Count every line in the data below where the word "erős" appears, then state only that count.

▸ **RECORD SET**:
▼
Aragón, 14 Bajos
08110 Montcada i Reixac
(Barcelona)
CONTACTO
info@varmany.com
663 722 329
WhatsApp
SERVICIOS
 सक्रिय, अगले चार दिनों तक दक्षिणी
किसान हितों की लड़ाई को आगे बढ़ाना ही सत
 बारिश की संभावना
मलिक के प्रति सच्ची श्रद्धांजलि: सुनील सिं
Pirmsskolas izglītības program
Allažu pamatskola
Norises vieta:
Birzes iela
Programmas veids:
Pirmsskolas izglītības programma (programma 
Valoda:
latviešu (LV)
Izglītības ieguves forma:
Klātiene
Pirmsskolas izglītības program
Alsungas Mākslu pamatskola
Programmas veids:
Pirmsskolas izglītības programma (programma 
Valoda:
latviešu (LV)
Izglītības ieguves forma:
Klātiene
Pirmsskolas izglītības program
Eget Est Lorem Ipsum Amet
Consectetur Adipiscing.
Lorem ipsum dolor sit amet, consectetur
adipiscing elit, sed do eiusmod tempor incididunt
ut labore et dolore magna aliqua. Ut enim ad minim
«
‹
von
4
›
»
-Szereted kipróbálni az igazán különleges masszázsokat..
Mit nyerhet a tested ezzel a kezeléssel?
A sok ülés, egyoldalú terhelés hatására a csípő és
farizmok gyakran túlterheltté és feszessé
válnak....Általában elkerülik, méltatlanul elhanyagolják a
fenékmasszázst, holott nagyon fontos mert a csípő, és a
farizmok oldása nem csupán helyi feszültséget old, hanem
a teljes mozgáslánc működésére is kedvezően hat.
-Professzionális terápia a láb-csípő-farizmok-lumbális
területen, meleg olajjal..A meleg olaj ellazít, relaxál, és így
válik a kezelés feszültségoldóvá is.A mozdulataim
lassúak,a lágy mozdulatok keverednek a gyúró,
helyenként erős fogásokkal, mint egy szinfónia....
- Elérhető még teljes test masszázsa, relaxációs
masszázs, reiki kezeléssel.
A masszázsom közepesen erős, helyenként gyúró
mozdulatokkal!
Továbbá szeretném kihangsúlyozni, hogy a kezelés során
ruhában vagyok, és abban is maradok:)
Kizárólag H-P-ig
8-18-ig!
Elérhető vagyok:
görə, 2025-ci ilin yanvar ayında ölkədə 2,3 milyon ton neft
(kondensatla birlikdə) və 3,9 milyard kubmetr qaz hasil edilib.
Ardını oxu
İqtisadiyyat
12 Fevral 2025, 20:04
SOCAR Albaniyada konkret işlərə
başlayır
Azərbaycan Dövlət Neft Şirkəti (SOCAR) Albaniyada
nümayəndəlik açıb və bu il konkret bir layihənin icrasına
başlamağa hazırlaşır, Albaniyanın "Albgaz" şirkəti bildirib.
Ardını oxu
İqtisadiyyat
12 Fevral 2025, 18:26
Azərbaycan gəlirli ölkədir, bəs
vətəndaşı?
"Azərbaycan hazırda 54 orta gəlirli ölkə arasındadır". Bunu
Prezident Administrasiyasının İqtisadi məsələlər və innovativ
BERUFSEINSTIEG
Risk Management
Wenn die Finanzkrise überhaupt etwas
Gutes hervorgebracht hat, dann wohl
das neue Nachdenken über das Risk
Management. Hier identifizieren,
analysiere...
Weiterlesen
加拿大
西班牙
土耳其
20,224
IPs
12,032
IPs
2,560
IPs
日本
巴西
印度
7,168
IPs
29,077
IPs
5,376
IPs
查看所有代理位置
▲
▸ **TASK OUTPUT**: 2